= Bacchiadae =

Noble Greek family

The Bacchiadae (Βακχιάδαι Bakkhiadai), a tightly knit Doric clan, were the ruling family of ancient Corinth in the eighth and seventh centuries BCE, a period of Corinthian cultural power.

== History ==
Corinth had been a backwater in eighth-century Greece. In 747 BCE (a traditional date) an aristocratic revolution ousted the Bacchiad kings of Corinth, when the royal clan of Bacchiadae, numbering perhaps a couple of hundred adult males and claiming descent from the Dorian hero Heracles through the seven sons and three daughters of a legendary king Bacchis, took power from the last king, Telestes. Practising strict endogamy, which kept clan outlines within a distinct extended oikos, they dispensed with kingship and ruled as a group, governing the city by electing annually a prytanis who held the kingly position for his brief term, no doubt a council (though none is specifically documented in the scant literary materials) and a polemarchos to head the army.

In 657 BCE, the Bacchiadae were expelled in turn by the tyrant Cypselus, who had been polemarch. The exiled Bacchiadae fled to Corcyra (a colony of Corinth) and to Magna Graecia, traditionally to found Syracuse in Sicily, and to Etruria, where Strabo reports that Demaratus ruled at Tarquinia. The royal line of the Lynkestis of Macedon was also of Bacchiad descent. The foundation myths of Corcyra, Syracuse, and Megara Hyblaea contain considerable detail about the Bacchiadae and the expeditions of the Bacchiad Archias of Corinth, legendary founder of Syracuse in 734–33 BCE, and Philolaos, lover of Diocles of Corinth, victor at Olympia in 728 BCE and a nomothete (lawgiver) of Thebes.

Some of the Bacchiadae also fled to Sparta, for which they possibly fought against the Messenians during the Second Messenian War.
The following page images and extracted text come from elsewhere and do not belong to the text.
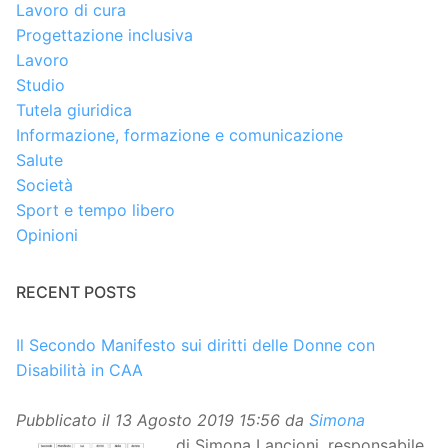
Lavoro di cura
Progettazione inclusiva
Lavoro
Studio
Tutela giuridica
Informazione, formazione e comunicazione
Salute
Società
Sport e tempo libero
Opinioni
RECENT POSTS
Il Secondo Manifesto sui diritti delle Donne con
Disabilità in CAA
Pubblicato il
13 Agosto 2019 15:56
da
Simona
di Simona Lancioni, responsabile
== List of the Bacchiad kings of Corinth ==

- Aletes 1073 - 1035 BCE
- Ixion 1035 - 997 BCE
- Agelas I 997 - 960 BCE
- Prymnis 960 - 925 BCE
- Bacchis 925 - 890 BCE
- Agelas II 890 - 860 BCE
- Eudemus 860 - 835 BCE
- Aristomedes 835 - 800 BCE
- Agemon 800 - 784 BCE
- Alexander 784 - 759 BCE
- Telestes 759 - 747 BCE

==See also==
- Aristoi

==Bibliography==
- Édouard Will, Korinthiaka: recherches sur l'histoire et la civilisation de Corinth des origines aux guerres médiques, Paris, Boccard, 1955.
- Konrad Wickert, Der peloponnesische Bund von seiner Entstehung bis zum Ende des Archidamischen Krieges, Erlangen, 1961.